50:単騎で乗り込んできた。
◇◇◇◇◇
サロンの窓から、エドヴィンの家の馬車が出ていくのを確認。
「大丈夫かしらねぇ?」
「クリスティーナ様にお手紙を出してみられては?」
ララにそう言われたけど、手紙はしばらく出したくないのが本音。もうやらかしたくないのよね。

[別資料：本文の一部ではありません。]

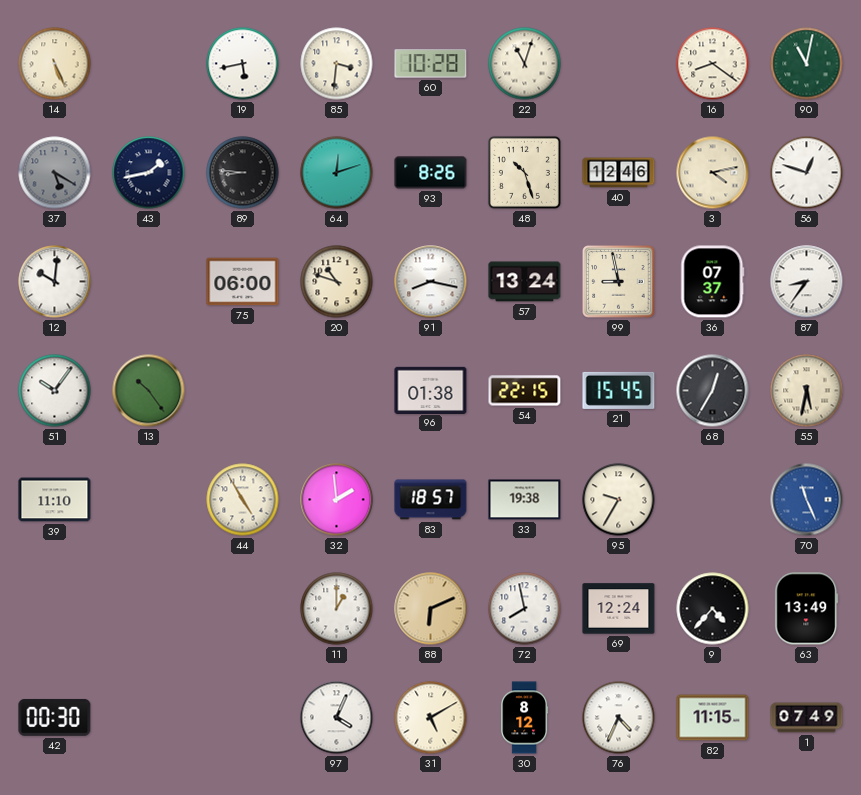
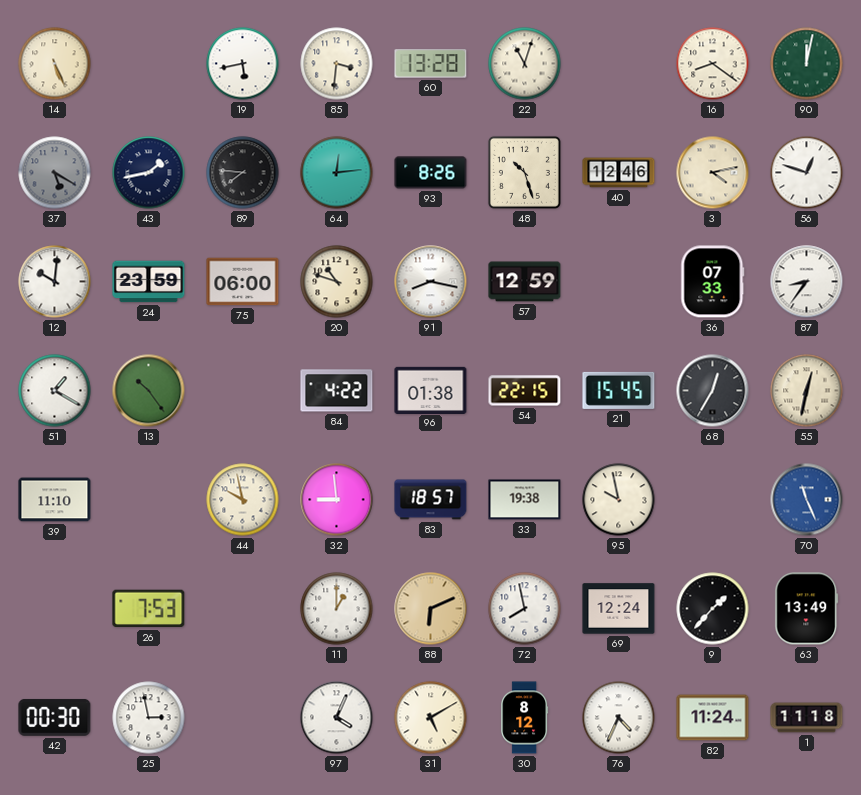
60: 10:28 -> 13:28
90: 11:02 -> 12:02
89: 8:46 -> 7:46
64: 12:12 -> 12:14
24: none -> 23:59
57: 13:24 -> 12:59
99: 8:58 -> none
36: 07:37 -> 07:33
51: 10:06 -> 1:20
84: none -> 4:22
55: 5:32 -> 12:32
44: 4:55 -> 9:58
32: 1:59 -> 8:59
95: 9:35 -> 9:58
26: none -> 7:53
9: 4:37 -> 1:37
25: none -> 2:58
82: 11:15 -> 11:24
1: 07:49 -> 11:18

まぁ、そのうちクリスティーナが報告に突進して来そうだし、出歯亀おばさんの出番はここまでよね。
「部屋に戻るわ」
「はい」
そんな出来事の翌日、我が家のサロンでエドヴィンと向かい合って座っていた。
「エドヴィン単騎なの?」
「単騎って……」
聞き方が悪かったみたい。
「クリスティーナは一緒じゃないの?」
「今日は、それらも含めてお願いに参りました」
「何よ、畏まって。友だちでしょ? 気軽に話していいわよ」
エドヴィンがきょとんとして「いつの間に友だちに?」とか言いやがった。お前はクリスティーナか! とか軽くキレたらエドヴィンが大慌てして謝罪してきたから、まぁ許してあげようじゃないの。
「で、お願いって?」
「今度、皆様で集まるときに、アリスター様と交渉する機会を設けてくださいませんか?」
「あら、クリスティーナのために家の復興をするのね。アリスターじゃなくてユリウスになさい」
最善策を伝えたのに、何故か眉間に皺を寄せられた。酷くない?
「…………話が早すぎるし、内情を知りすぎてるし、いきなり王太子殿下を勧めます?」
「せっかくなら、一番権力のあるヤツになさいよ。前世で馬鹿とハサミは使いようって…………違うか。これじゃない。なんだっけ? まぁいいわ」
なんか格言的なのがあった気がするけど思い出せないわ。
ユリウスを馬鹿なりハサミなりに例えようとしたことは黙っておいてねと言うと、エドヴィンがドン引きしていた。まぁ、横に置いていい案件よね?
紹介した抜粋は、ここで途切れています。